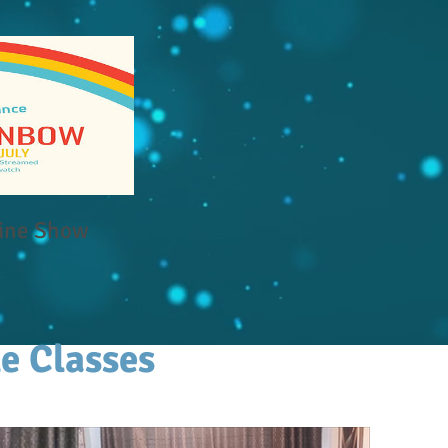
ine Show
e Classes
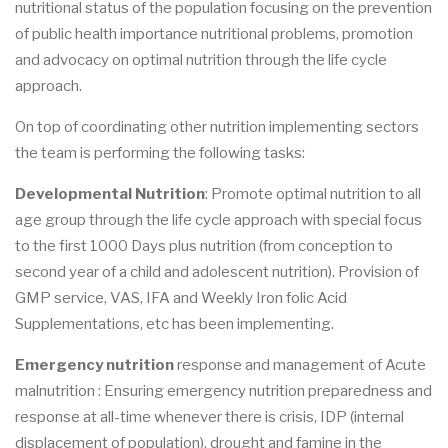
nutritional status of the population focusing on the prevention
of public health importance nutritional problems, promotion
and advocacy on optimal nutrition through the life cycle
approach.
On top of coordinating other nutrition implementing sectors
the team is performing the following tasks:
Developmental Nutrition
: Promote optimal nutrition to all
age group through the life cycle approach with special focus
to the first 1000 Days plus nutrition (from conception to
second year of a child and adolescent nutrition). Provision of
GMP service, VAS, IFA and Weekly Iron folic Acid
Supplementations, etc has been implementing.
Emergency nutrition
response and management of Acute
malnutrition : Ensuring emergency nutrition preparedness and
response at all-time whenever there is crisis, IDP (internal
displacement of population), drought and famine in the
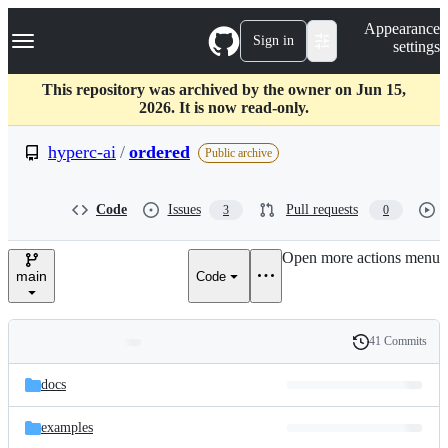
S
Navigation Menu
Appearance
k
Sign in
settings
i
p
t
This repository was archived by the owner on Jun 15,
o
2026. It is now read-only.
c
o
hyperc-ai
/
ordered
Public archive
n
t
e
Code
Issues
Pull requests
3
0
n
t
Open more actions menu
main
Code
41 Commits
Folders
History
Latest
and
docs
commit
files
examples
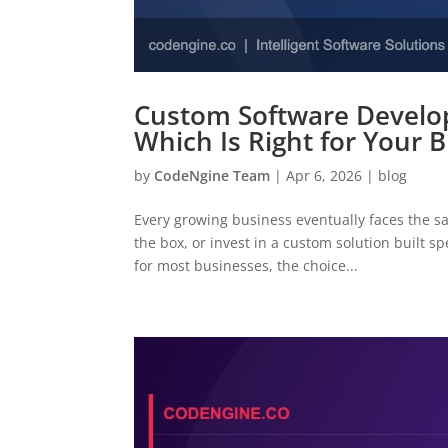
Custom Software Develop
Which Is Right for Your 
by
CodeNgine Team
|
Apr 6, 2026
|
blog
Every growing business eventually faces the s
the box, or invest in a custom solution built s
for most businesses, the choice...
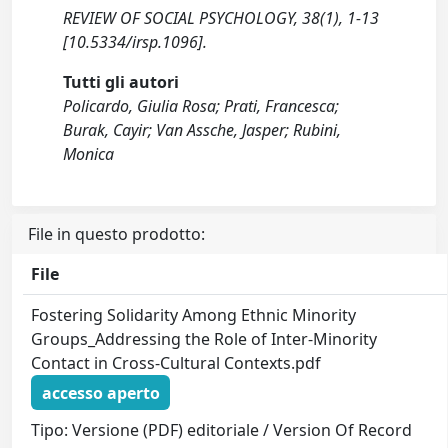
REVIEW OF SOCIAL PSYCHOLOGY, 38(1), 1-13
[10.5334/irsp.1096].
Tutti gli autori
Policardo, Giulia Rosa; Prati, Francesca;
Burak, Cayir; Van Assche, Jasper; Rubini,
Monica
File in questo prodotto:
File
Fostering Solidarity Among Ethnic Minority
Groups_Addressing the Role of Inter-Minority
Contact in Cross-Cultural Contexts.pdf
accesso aperto
Tipo: Versione (PDF) editoriale / Version Of Record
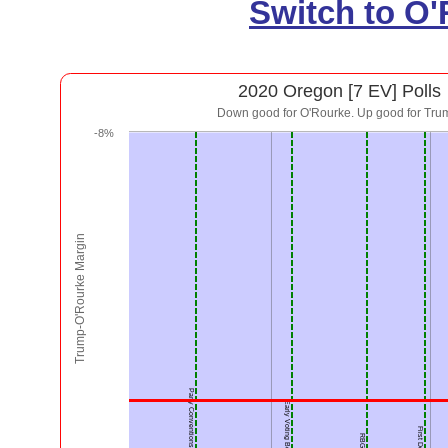
Switch to O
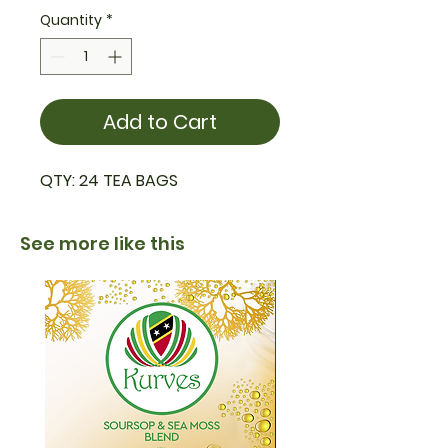
Quantity
*
Add to Cart
QTY: 24 TEA BAGS
See more like this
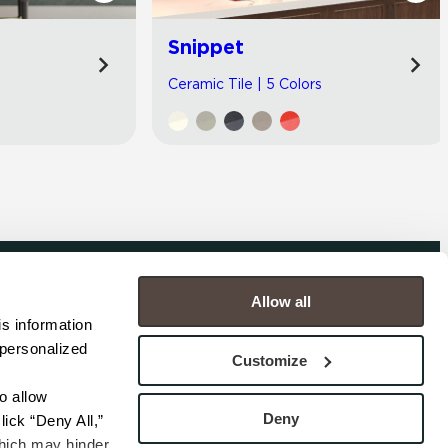
Snippet
Ceramic Tile | 5 Colors
Allow all
COMPANY
s information 
personalized 
s
Contact
Customize
s
Careers
s
Privacy Policy
 allow 
esentatives
Cookie Policy
Deny
ick “Deny All,” 
Terms
hich may hinder 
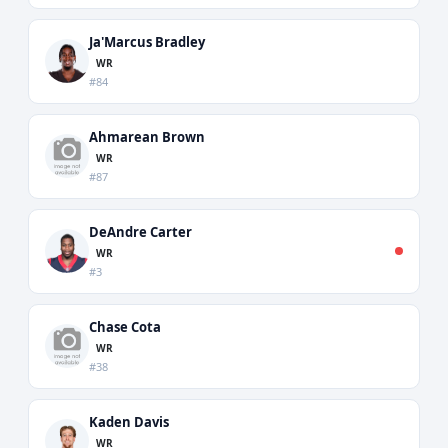
Ja'Marcus Bradley
WR
#84
Ahmarean Brown
WR
#87
DeAndre Carter
WR
#3
Chase Cota
WR
#38
Kaden Davis
WR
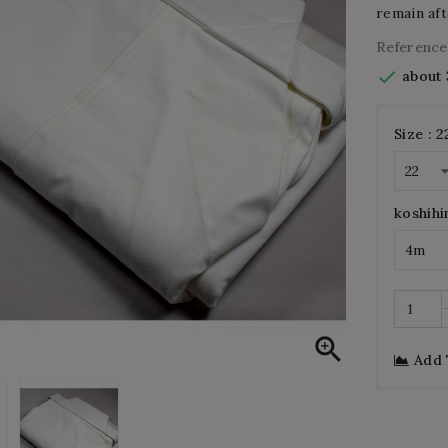
remain aft
Reference

about 
Size : 2
koshihi

Add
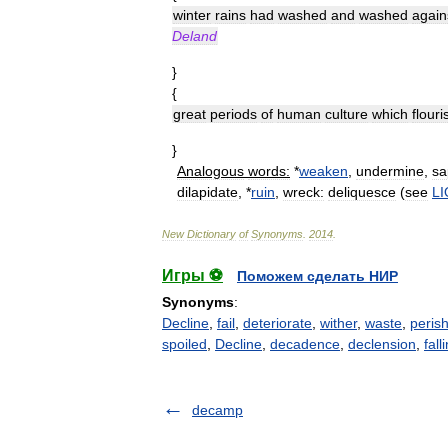
winter
rains
had
washed
and
washed
again
Deland
}
{
great
periods
of
human
culture
which
flour
}
Analogous
words:
*
weaken
,
undermine
,
sa
dilapidate
, *
ruin
,
wreck:
deliquesce
(
see
L
New
Dictionary
of
Synonyms
.
2014
.
Игры ⚽
Поможем сделать НИР
Synonyms
:
Decline
,
fail
,
deteriorate
,
wither
,
waste
,
peris
spoiled
,
Decline
,
decadence
,
declension
,
fall
decamp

Problem statement: Write out the records exactly. Do not carry the pictures over.

Result:
ine Show
e Classes
nutritional status of the population focusing on the prevention
of public health importance nutritional problems, promotion
and advocacy on optimal nutrition through the life cycle
approach.
On top of coordinating other nutrition implementing sectors
the team is performing the following tasks:
Developmental Nutrition
: Promote optimal nutrition to all
age group through the life cycle approach with special focus
to the first 1000 Days plus nutrition (from conception to
second year of a child and adolescent nutrition). Provision of
GMP service, VAS, IFA and Weekly Iron folic Acid
Supplementations, etc has been implementing.
Emergency nutrition
response and management of Acute
malnutrition : Ensuring emergency nutrition preparedness and
response at all-time whenever there is crisis, IDP (internal
displacement of population), drought and famine in the
S
Navigation Menu
Appearance
k
Sign in
settings
i
p
t
This repository was archived by the owner on Jun 15,
o
2026. It is now read-only.
c
o
hyperc-ai
/
ordered
Public archive
n
t
e
Code
Issues
Pull requests
3
0
n
t
Open more actions menu
main
Code
41 Commits
Folders
History
Latest
and
docs
commit
files
examples
Custom Software Develop
Which Is Right for Your 
by
CodeNgine Team
|
Apr 6, 2026
|
blog
Every growing business eventually faces the s
the box, or invest in a custom solution built s
for most businesses, the choice...
REVIEW OF SOCIAL PSYCHOLOGY, 38(1), 1-13
[10.5334/irsp.1096].
Tutti gli autori
Policardo, Giulia Rosa; Prati, Francesca;
Burak, Cayir; Van Assche, Jasper; Rubini,
Monica
File in questo prodotto:
File
Fostering Solidarity Among Ethnic Minority
Groups_Addressing the Role of Inter-Minority
Contact in Cross-Cultural Contexts.pdf
accesso aperto
Tipo: Versione (PDF) editoriale / Version Of Record
Switch to O
Quantity
*
Add to Cart
QTY: 24 TEA BAGS
See more like this
Snippet
Ceramic Tile | 5 Colors
Allow all
COMPANY
s information 
personalized 
s
Contact
Customize
s
Careers
s
Privacy Policy
 allow 
esentatives
Cookie Policy
Deny
ick “Deny All,” 
Terms
hich may hinder 
Ja'Marcus Bradley
WR
#84
Ahmarean Brown
WR
#87
DeAndre Carter
WR
#3
Chase Cota
WR
#38
Kaden Davis
WR
remain aft
Reference

about 
Size : 2
koshihi

Add
winter
rains
had
washed
and
washed
again
Deland
}
{
great
periods
of
human
culture
which
flour
}
Analogous
words:
*
weaken
,
undermine
,
sa
dilapidate
, *
ruin
,
wreck:
deliquesce
(
see
L
New
Dictionary
of
Synonyms
.
2014
.
Игры ⚽
Поможем сделать НИР
Synonyms
:
Decline
,
fail
,
deteriorate
,
wither
,
waste
,
peris
spoiled
,
Decline
,
decadence
,
declension
,
fall
decamp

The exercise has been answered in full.